A common complaint is having to constantly add adhesives to secure dentures, especially after drinking a cup of coffee or eating a meal. This can really be a nuisance when eating out at a restaurant and having to excuse yourself from the table to go to the rest room because your dentures won’t stay in.
Laughing, sneezing and coughing can also cause trouble for people who depend on adhesives to hold their teeth in place. It may be funny to see another person having a denture fall out, but it is not funny to the person who has to deal with these embarrassing situations on a daily basis. Denture wearers with problems such as these are not alone. There are 30 million people in the United States with no teeth and 29% in this group chew only soft foods.
I have a full set of dentures. My uppers are fine, but my lowers are constantly a juggling act when I try to eat. Can I have implants on the lower and keep a full denture on top?
Absolutely. Your situation is a common one. The full lower denture is the most unstable prosthesis fabricated in dental practice. During chewing, the average lower denture moves five times more than an upper denture. The person with advanced bone loss has additional problems of poor muscle coordination, speech difficulties, and inability to keep the denture in place, all of which adversely influence a normal lifestyle. Dental implants can be the solution to all of these problems. Even in cases where a lot of bone loss has occurred there still is a good chance something can be done. In most cases, a thorough oral exam and a panoramic x-ray is all that is needed to determine if you are a good candidate for implants.
I am missing all of my teeth and am now wearing a full upper and lower denture. I can no longer tolerate my lowers. Will I need an implant for every tooth I am replacing on the lower jaw?
It is not necessary to have an implant for every tooth that is being replaced. The number of implants necessary to provide support depends on the type of implants used and the type of teeth (removable vs. non- removable) that will be attached to the implants.
For example in this case, if you’re a good candidate for endosseous implants, you may require between 2-8 implants, depending on the technique used to support a full compliment of lower teeth.
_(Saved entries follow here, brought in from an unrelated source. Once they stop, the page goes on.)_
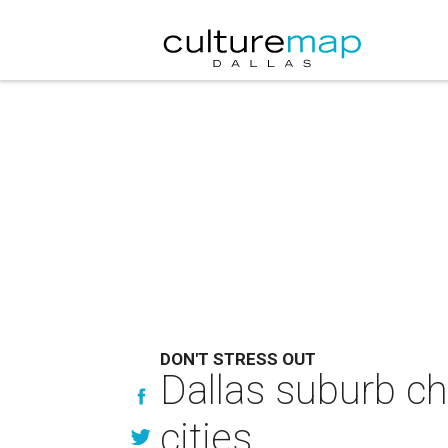
DON'T STRESS OUT
Dallas suburb ch
cities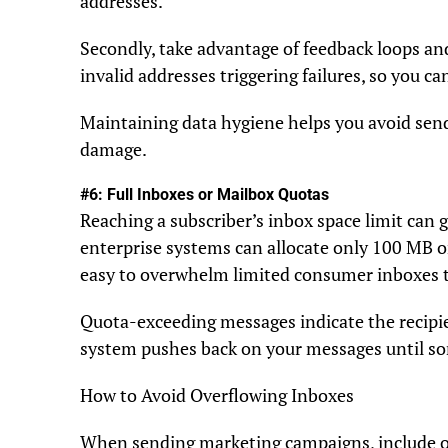
addresses.
Secondly, take advantage of feedback loops and
invalid addresses triggering failures, so you c
Maintaining data hygiene helps you avoid sendi
damage.
#6: Full Inboxes or Mailbox Quotas
Reaching a subscriber’s inbox space limit can g
enterprise systems can allocate only 100 MB o
easy to overwhelm limited consumer inboxes 
Quota-exceeding messages indicate the recipie
system pushes back on your messages until so
How to Avoid Overflowing Inboxes
When sending marketing campaigns, include o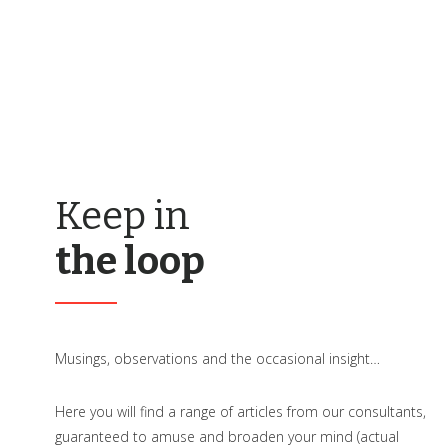
Keep in
the loop
Musings, observations and the occasional insight…
Here you will find a range of articles from our consultants,
guaranteed to amuse and broaden your mind (actual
A thorough oral exam and panoramic x-ray is all that is necessary in most cases, to determine which implant can be used and how many must be used. Sometimes additional x-rays or CT scans are used in more complicated cases.
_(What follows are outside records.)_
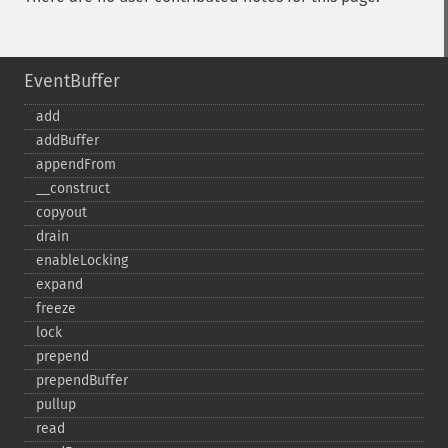
EventBuffer
add
addBuffer
appendFrom
_​_​construct
copyout
drain
enableLocking
expand
freeze
lock
prepend
prependBuffer
pullup
read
I can’t keep my upper denture in place for very long without gagging. I also can’t taste or feel the temperature or texture of food very well, so eating is not the pleasure it once was . Can implants help me?
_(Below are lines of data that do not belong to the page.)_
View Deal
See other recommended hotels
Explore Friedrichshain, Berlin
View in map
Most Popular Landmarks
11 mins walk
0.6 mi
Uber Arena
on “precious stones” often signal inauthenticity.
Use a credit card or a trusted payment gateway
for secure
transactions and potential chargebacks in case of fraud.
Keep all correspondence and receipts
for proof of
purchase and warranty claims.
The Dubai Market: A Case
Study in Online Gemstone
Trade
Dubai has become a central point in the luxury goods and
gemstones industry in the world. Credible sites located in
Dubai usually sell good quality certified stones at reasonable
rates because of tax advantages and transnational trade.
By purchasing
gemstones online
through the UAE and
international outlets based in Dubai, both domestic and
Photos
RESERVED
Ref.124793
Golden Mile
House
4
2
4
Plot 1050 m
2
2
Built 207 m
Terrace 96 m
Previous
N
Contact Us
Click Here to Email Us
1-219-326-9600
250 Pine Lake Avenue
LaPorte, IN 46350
Probably. Upper dentures cover the roof of the mouth and go back to the soft palate to get support and “seal” so they will stay in place. Unfortunately, this results in covering up the palate and many taste buds. By using implants to anchor or support an upper prosthesis (either removable or nor-removable replacement teeth), the roof of the mouth can be left uncovered so one won’t gag, and can feel the texture, temperature, and taste of foods and beverages much better.
I had a root canal on a tooth that fractured and now it has to be removed. Can it be replaced with an implant or do I have to have a bridge or a partial?
Teeth that have root canals can fracture more easily than other teeth because they are weaker and somewhat dehydrated. They can sometimes be as brittle as glass. In the past the best available treatment was to remove the tooth and file down the adjacent teeth and make a bridge – caps on the adjacent teeth with an attached “dummy” tooth in between. Sometimes this still is the only way. However, in many cases an implant can replace the fractured tooth and no teeth need to be ground down at all.